According to a study by IBM, overinvesting in cybersecurity tools to compensate for limited skills or understaffing can actually hurt corporate defenses. Companies that use more than 50 cybersecurity tools scored 8% lower in their ability to mitigate threats, and 7% lower in their defensive capabilities compared to other enterprises employing fewer toolsets.

Again the crux of the issue lies with the people – if cybersecurity personnel are not sufficiently skilled or thin on the ground as they are, how are complex and fragmented cybersecurity tools going to be deployed adequately?

Although companies that invest in cybersecurity tools have increased by 18% in the past five years, many of these same companies are reporting they are 13% less effective at containing active threats.

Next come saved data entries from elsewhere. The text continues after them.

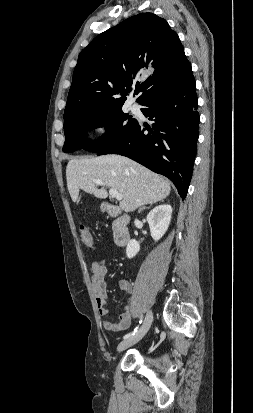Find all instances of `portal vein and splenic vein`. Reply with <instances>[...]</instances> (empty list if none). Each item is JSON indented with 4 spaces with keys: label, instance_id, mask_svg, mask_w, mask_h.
Segmentation results:
<instances>
[{
    "label": "portal vein and splenic vein",
    "instance_id": "obj_1",
    "mask_svg": "<svg viewBox=\"0 0 253 413\" xmlns=\"http://www.w3.org/2000/svg\"><path fill=\"white\" fill-rule=\"evenodd\" d=\"M94 183H95L96 185H100V186H103V185H104V183H103L101 180H94ZM109 194H110L112 197H115L117 200H122V198H123L122 194H120V193L118 192V190H116V189H110V190H109Z\"/></svg>",
    "mask_w": 253,
    "mask_h": 413
}]
</instances>
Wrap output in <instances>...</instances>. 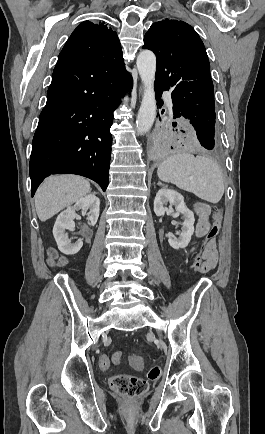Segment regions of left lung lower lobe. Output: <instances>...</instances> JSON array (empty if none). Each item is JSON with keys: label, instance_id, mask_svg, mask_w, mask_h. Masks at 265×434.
Returning <instances> with one entry per match:
<instances>
[{"label": "left lung lower lobe", "instance_id": "1", "mask_svg": "<svg viewBox=\"0 0 265 434\" xmlns=\"http://www.w3.org/2000/svg\"><path fill=\"white\" fill-rule=\"evenodd\" d=\"M163 90V88L155 85L156 99L159 104H162L160 97ZM173 118H184L181 111L176 106H173ZM194 128L201 152L218 153L221 150V143L215 126H199ZM156 146L158 150L163 153H169L171 150L179 151L180 149L175 143L168 139L158 140Z\"/></svg>", "mask_w": 265, "mask_h": 434}]
</instances>
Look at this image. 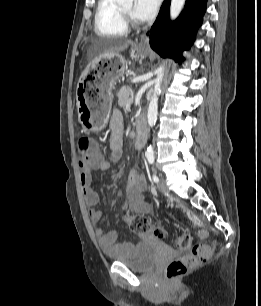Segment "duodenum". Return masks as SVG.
Listing matches in <instances>:
<instances>
[{"label":"duodenum","instance_id":"410a0bca","mask_svg":"<svg viewBox=\"0 0 261 306\" xmlns=\"http://www.w3.org/2000/svg\"><path fill=\"white\" fill-rule=\"evenodd\" d=\"M134 126L137 136L135 138V146L141 148L146 138V119L144 116H137L134 120Z\"/></svg>","mask_w":261,"mask_h":306}]
</instances>
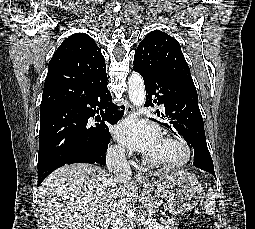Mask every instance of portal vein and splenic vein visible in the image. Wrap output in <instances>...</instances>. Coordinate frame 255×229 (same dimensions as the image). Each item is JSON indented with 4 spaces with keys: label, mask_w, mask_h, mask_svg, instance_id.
<instances>
[{
    "label": "portal vein and splenic vein",
    "mask_w": 255,
    "mask_h": 229,
    "mask_svg": "<svg viewBox=\"0 0 255 229\" xmlns=\"http://www.w3.org/2000/svg\"><path fill=\"white\" fill-rule=\"evenodd\" d=\"M163 221H164V220L162 219V220H161V223H163Z\"/></svg>",
    "instance_id": "portal-vein-and-splenic-vein-1"
}]
</instances>
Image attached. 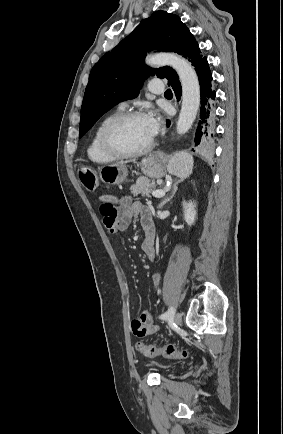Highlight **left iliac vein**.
I'll return each mask as SVG.
<instances>
[{
	"instance_id": "obj_1",
	"label": "left iliac vein",
	"mask_w": 283,
	"mask_h": 434,
	"mask_svg": "<svg viewBox=\"0 0 283 434\" xmlns=\"http://www.w3.org/2000/svg\"><path fill=\"white\" fill-rule=\"evenodd\" d=\"M181 322H182L181 313H176L174 316V323L179 326L181 324Z\"/></svg>"
}]
</instances>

Investment is still important, but the coronavirus pandemic has revealed which companies have cybersecurity protocols and safe remote work policies, and which ones are scrambling to get their act together.

Remote working 

The push to work from home during the coronavirus pandemic is straining cybersecurity professionals the world over; those tasked with ensuring workers are able to not only work efficiently from remote locations — but to do so safely – are under pressure. With attacks on the rise (and targeting the vulnerability of disparate teams), what tools are there to help companies cope?

Working with an endless list of suppliers, a ‘spray and pray’ cybersecurity tool investment tactic might be effective against untargeted, generic attacks, where attackers have made little effort to research their victim. However, it will unlikely stand the test of time as threats become more sophisticated and will prove a costly measure, particularly in smaller companies where the security function must justify its overheads.

Threats are becoming more sophisticated, so finding the right combination of essential tools and tech is priority number 1. Priority number 1.1 is ensuring that you have the employees and the expertise to maximize the effectiveness of such tools.